Worked my arse off at school
Worked my arse off at uni (nobody else in my family has been and I was taken the piss out of for it)
Worked my arse off in internships
I'm lucky I've always had a determination, drive and self belief to push and push and push. But this was created during foster care and a genuine desire to never have to be in the situation again.
When I had enough experience and contacts I set up my own business.
I am so pissed off some of my privately educated friends have said I've been "lucky" to meet people I've then been a consultant for.
My business has turned over about £100k a year (which after staff wages and tax is the same wage as I'd get in an agency.) I haven't been lucky, I've worked my arse off and spoken to everyone in every room in every situation, been personable, professional and had good ideas. I've worked 12/14 hours a day and gone above and beyond.
I then had a car crash, brain damage and had to stop working for 18 months and coming back now.

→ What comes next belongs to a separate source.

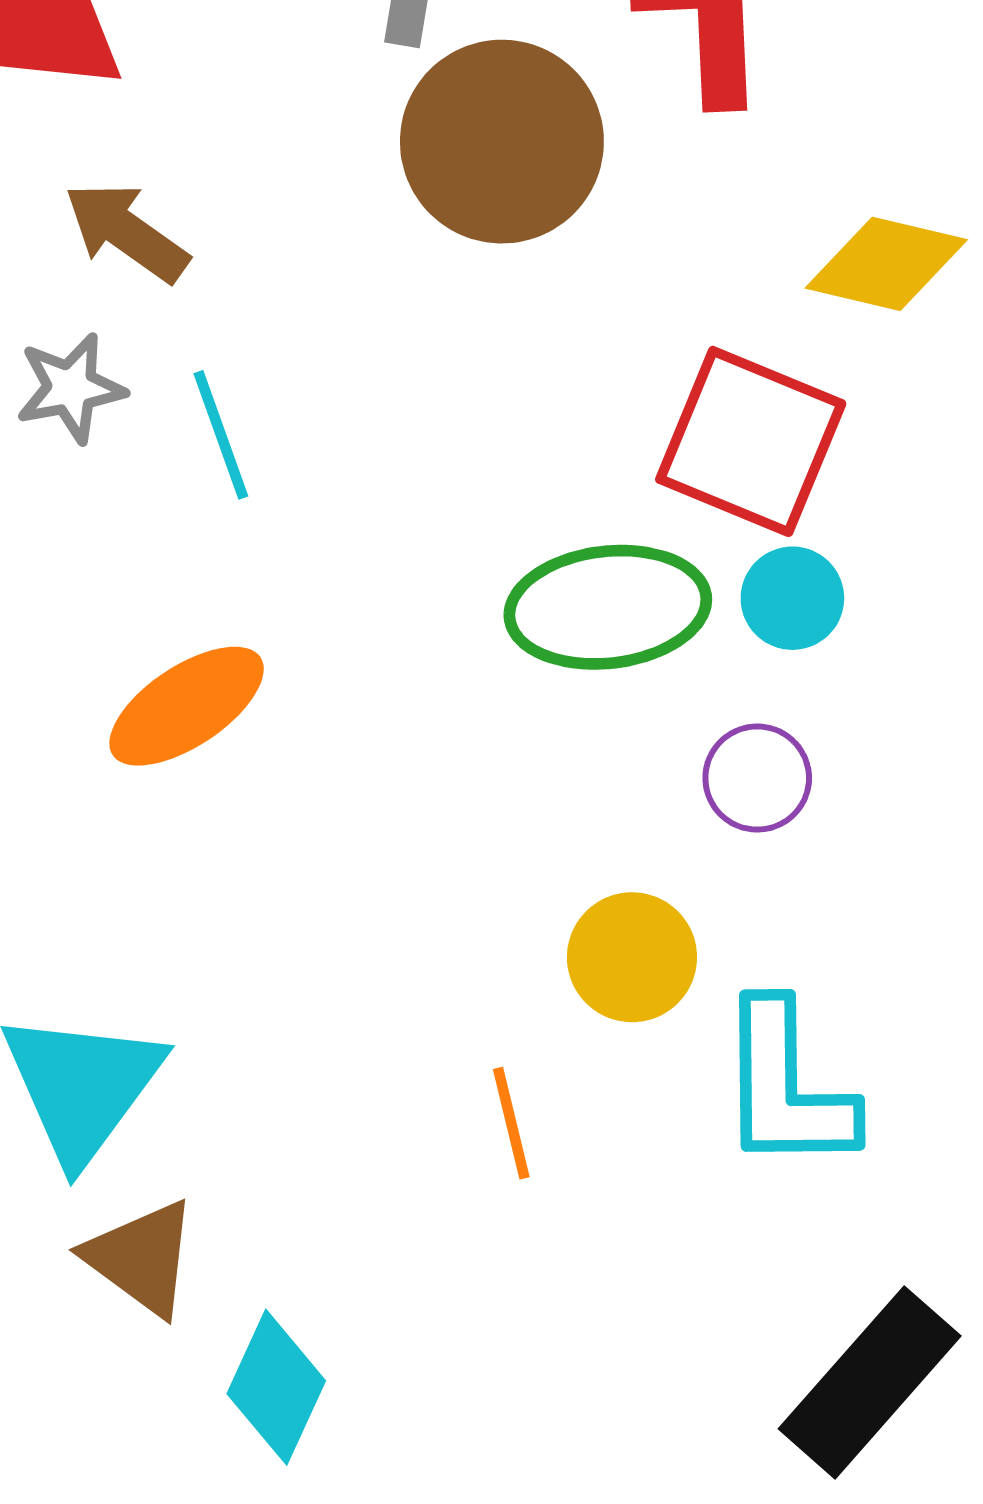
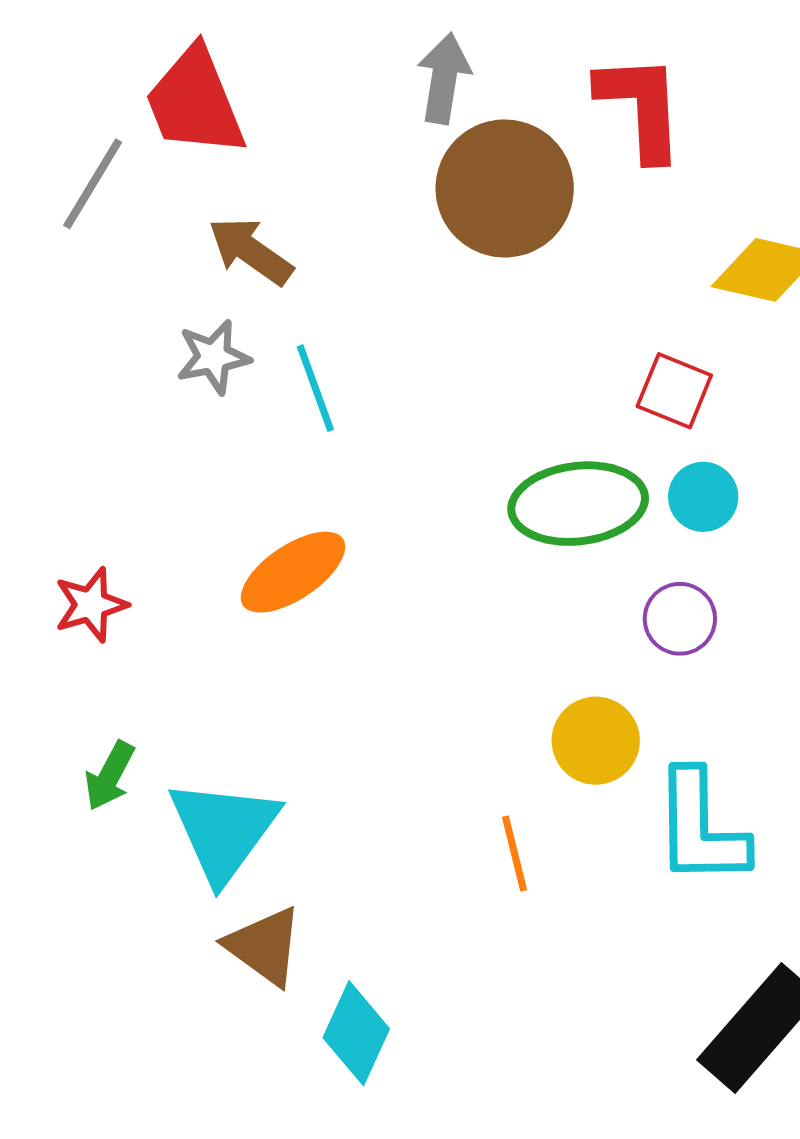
red square: (751, 441) -> (674, 391), size x0.6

I look back and am so proud of myself for relentlessly grafting for every penny I had before the crash. I recognise I was lucky that somehow Ive always had drive and quite clever but I still don't know if that was something I was born with or a result of a really fucking tough start.
It's hard because I don't know how else to encourage people other than sacrifice your social life and work life balance, graft graft graft and be able to sell yourself. Because that's what I've done but I know it isn't something everyone can do.
Yet I still have my working class chip on my shoulder and am jealous people with double barrelled names and family homes in London with no rent to pay. I'm open about the fact I need to work on my jealousy because it isn't fair of me! I want my kids to have that, but I also know I want them to recognise they are lucky to have it.
As I say though, no matter where you get to it can all fall down. And being comfortable financially is about making sacrifices you need to make to get where you want to be.
I have only ever really wanted to be a mum, so the reason I've worked so hard and sacrificed a lot is that I want my kids to not have to, to the same extend as I have.
I know I'm totally muddled in my thinking but just sharing my experience!